# [SOLVED]Laptop samoczynnie przechodzi w stan wstrzymania

## Marcin90

Problem dotyczy prawdopodobnie zarządzania energią. Chodzi o to że po podłączeniu lub odłączeniu zasilacza do laptopa komputer przechodzi samoczynnie w stan wstrzymania. Problem nie występuje zawsze, czasami system zrobi mi łaskę i się nie wstrzyma   :Smile: 

Z góry dzięki za odpowiedź.Last edited by Marcin90 on Fri Nov 26, 2010 2:25 pm; edited 1 time in total

----------

## ecik

Pooglądaj czy nie ma czegoś ciekawego w /etc/acpi

----------

## Marcin90

Odpowiedź do posta u góry:

Nie mam nawet takiego pliku ani katalogu. Może trochę późno odpowiadam, ale w ogóle zapomniałem o temacie i nawet nie liczyłem, że ktoś odpowie.

Ze względu na to, że nie znalazłem rozwiązania, problem odłożyłem na później, a tymczasowo usunąłem pm-utils dzięki czemu za każdym razem kiedy system mi się sam wstrzymywał dostawałem tylko komunikat, że wstrzymanie się nie powiodło. Niestety wtedy nie mogłem w ogóle korzystać ze wstrzymania i hibernacji.

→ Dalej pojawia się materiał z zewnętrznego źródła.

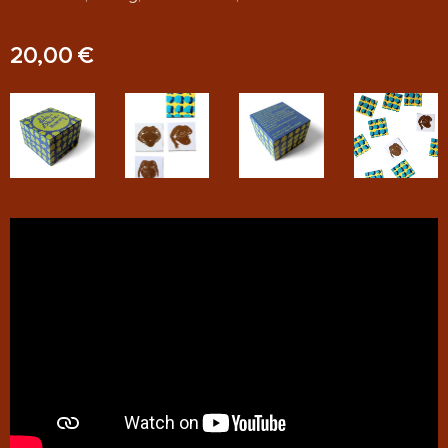
20,00
€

Teraz postanowiłem ponownie zająć się problemem i doszedłem do wniosku, że powodem samoczynnego wstrzymywania systemu jest gnome-power-manager. Usunięcie go rozwiązuje problem, aczkolwiek u mnie po wielu rekompilacjach i zabaw z różnymi wersjami i flagami problem sam znikł.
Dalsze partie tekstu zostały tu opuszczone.